In a possible implementation, the driving method further includes, before determining the first output voltage, the second output voltage, the third output voltage, and the fourth output voltage corresponding to each of the gamma reference voltage pairs: receiving and buffering video data; and raising a voltage of the video data according to the video data buffered. The driving method further includes, before determining the first output voltage, the second output voltage, the third output voltage, and the fourth output voltage corresponding to each of the gamma reference voltage pairs: controlling, according to the raised voltage of the video data, the first output voltage, the second output voltage, the third output voltage, and the fourth output voltage to be output; and generating a plurality of branch voltages according to the first output voltage, the second output voltage, the third output voltage, and the fourth output voltage which are output.
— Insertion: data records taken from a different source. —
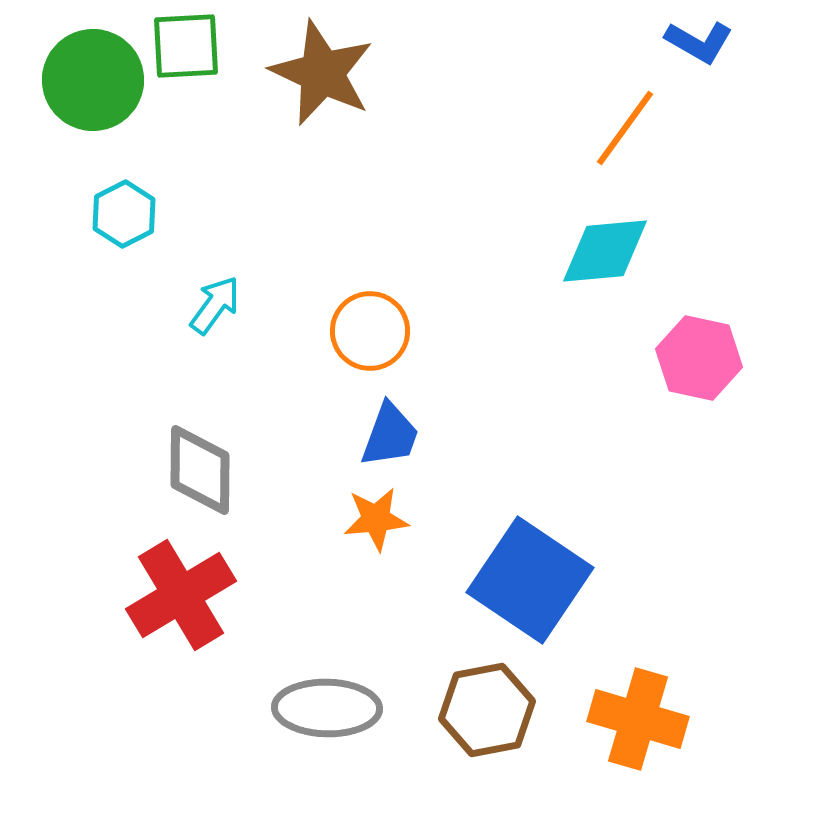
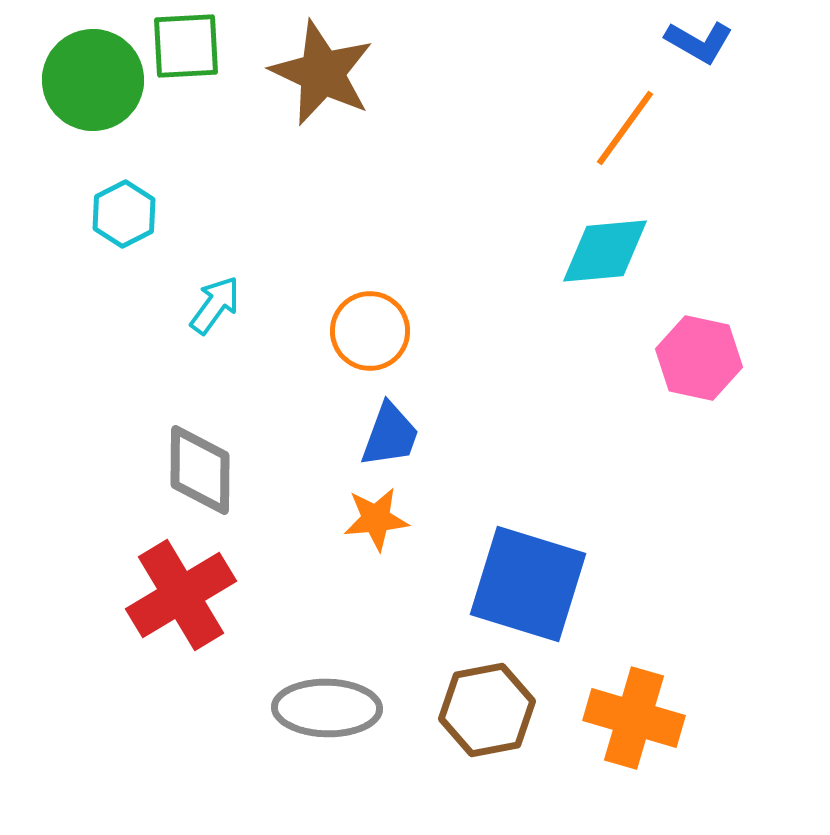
blue square: moved 2 px left, 4 px down; rotated 17 degrees counterclockwise
orange cross: moved 4 px left, 1 px up
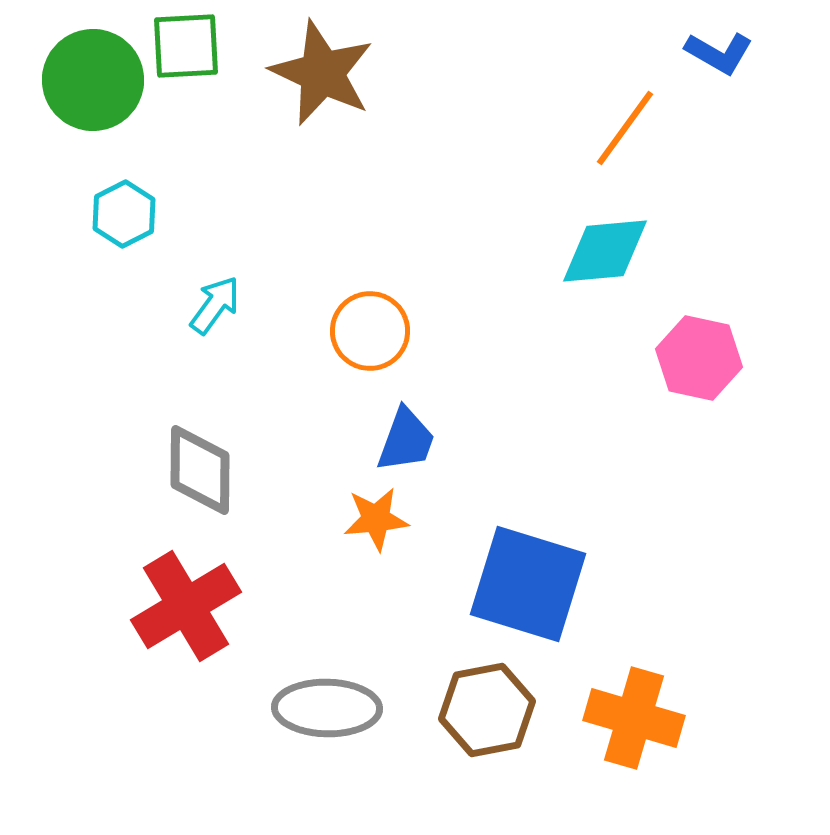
blue L-shape: moved 20 px right, 11 px down
blue trapezoid: moved 16 px right, 5 px down
red cross: moved 5 px right, 11 px down
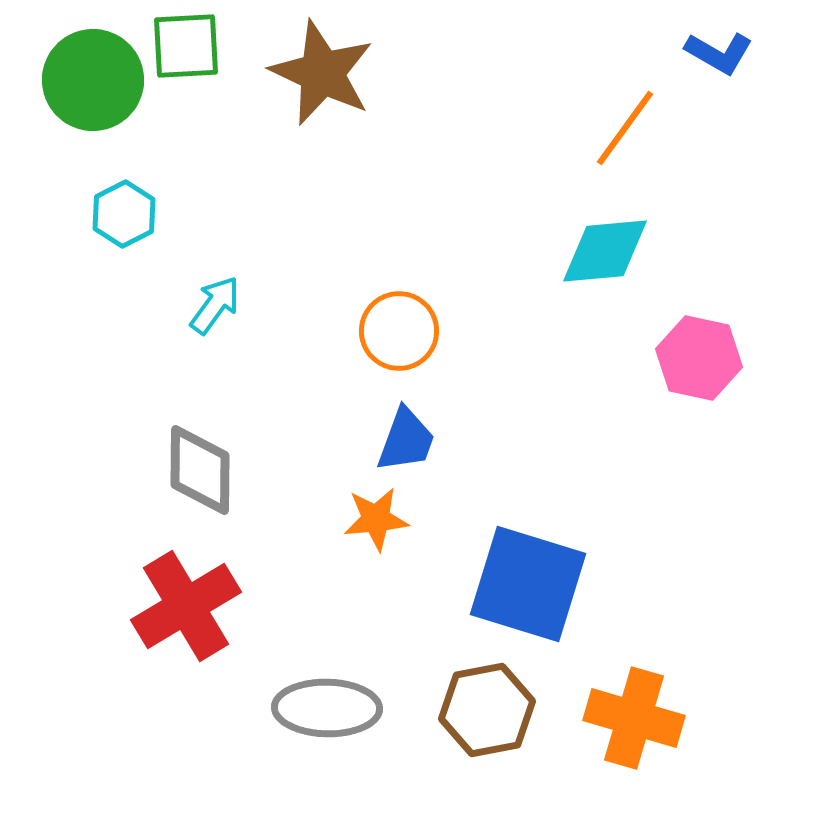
orange circle: moved 29 px right
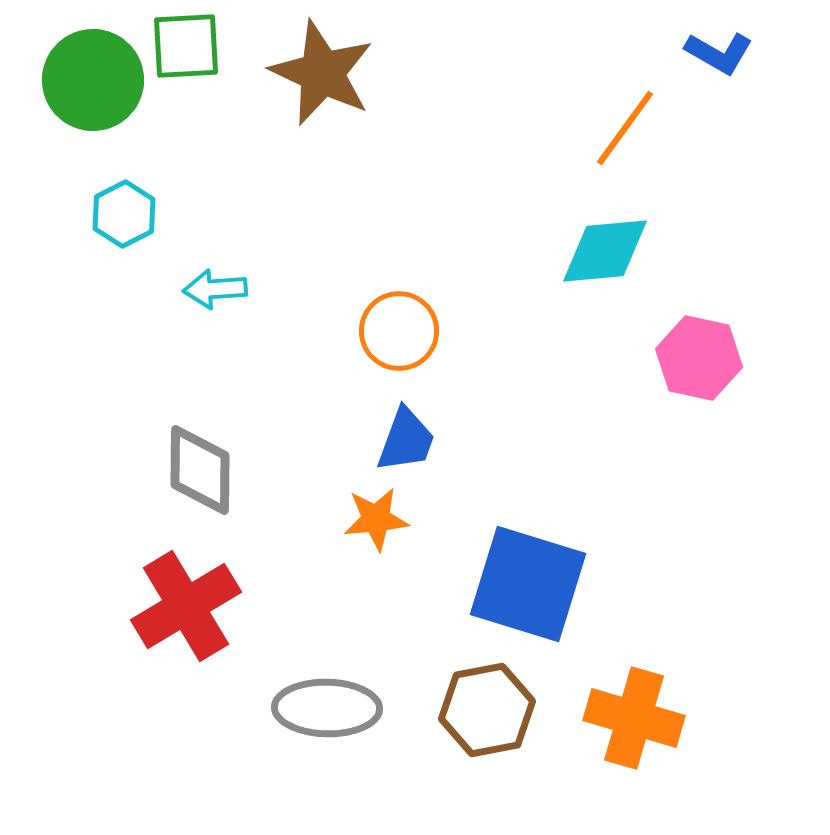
cyan arrow: moved 16 px up; rotated 130 degrees counterclockwise
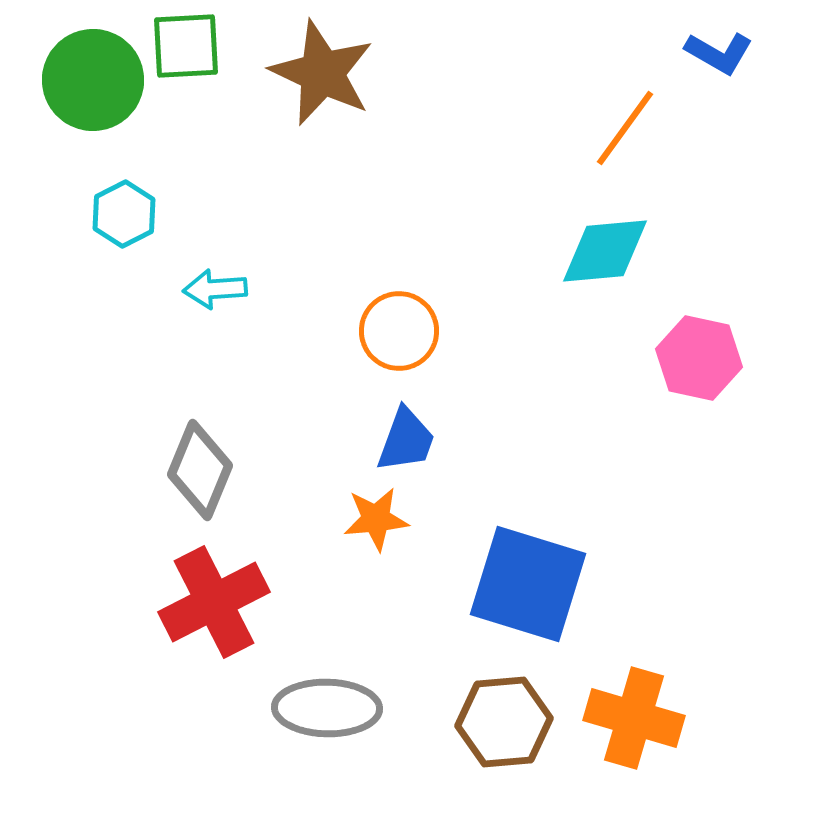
gray diamond: rotated 22 degrees clockwise
red cross: moved 28 px right, 4 px up; rotated 4 degrees clockwise
brown hexagon: moved 17 px right, 12 px down; rotated 6 degrees clockwise
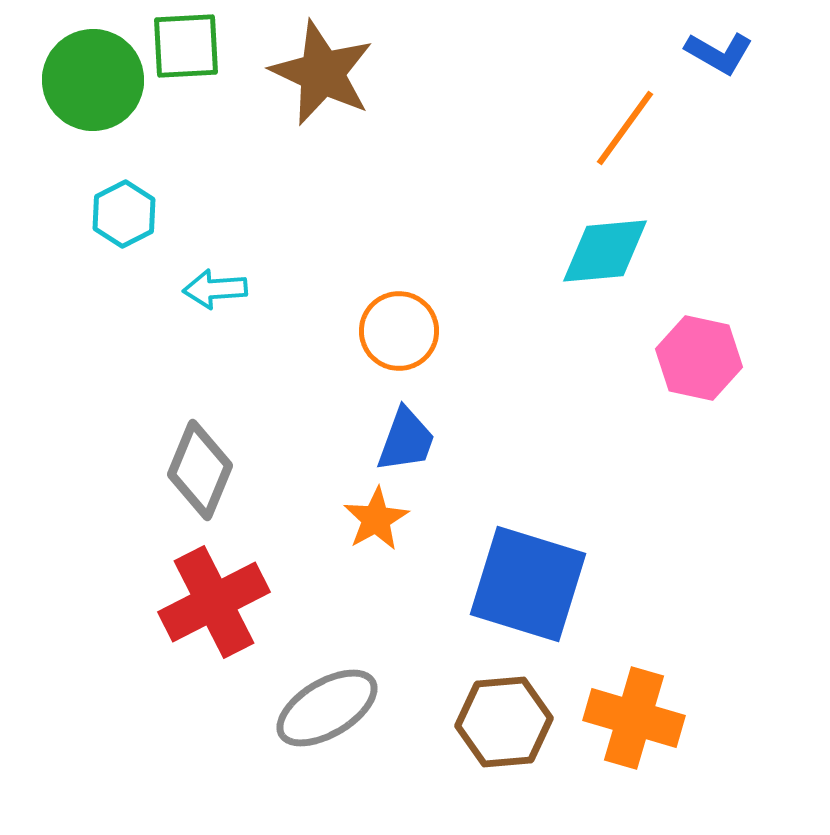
orange star: rotated 24 degrees counterclockwise
gray ellipse: rotated 32 degrees counterclockwise
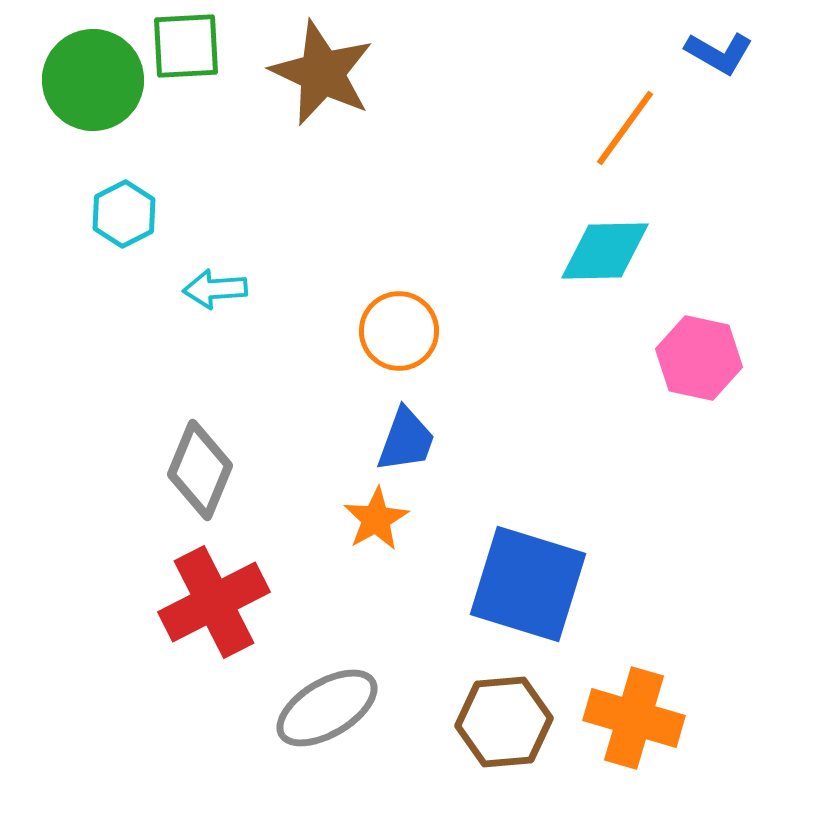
cyan diamond: rotated 4 degrees clockwise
An embodiment of the present disclosure further provides a display device, including the source driving circuit as provided by the embodiment of the present disclosure.
The embodiments of the present disclosure have the following beneficial effects:
The source driving circuit provided by the embodiment of the present disclosure includes the gamma generating circuit, the gamma regulating circuit, and the control circuit. The gamma regulating circuit is configured to determine, according to the plurality of gamma reference voltage pairs, the first output voltage, the second output voltage, the third output voltage, and the fourth output voltage corresponding to each of the gamma reference voltage pairs; and the control circuit is configured to perform driving and displaying with the first output voltage in the first image frame, with the second output voltage in the second image frame, with the third output voltage in the third image frame, and with the fourth output voltage in the fourth image frame. That is, in the embodiment of the present disclosure, a corresponding brightness curve during the time period of the first image frame and the second image frame is closer to a corresponding brightness curve in a large viewing angle. During the third image frame and the fourth image frame, the compensation voltage is subtracted from the absolute values of the positive gamma reference voltage and the negative gamma reference voltage respectively, that is, a driving is performed with +(Vr−β) and −(Vr−β), and a corresponding brightness curve during this time period is closer to a corresponding brightness curve in a vertical viewing angle. During a continuous viewing process, since there is a vision persistence effect of human eyes, what the human eyes see is a neutralized curve, that is, the brightness curve actually viewed is closer to an ideal curve, which can decrease a color shift in a large viewing angle. In addition, compared with the related art in which different pixel circuits are used to decrease the color shift in the large viewing angle, the source drive circuit provided by the embodiment of the present disclosure has a less complicated pixel driving circuit, which can overcome the problem that the complexity of the pixel control circuit is increased for decreasing the color shift in the large viewing angle in the related art, and thus can reduce a aperture ratio of pixel.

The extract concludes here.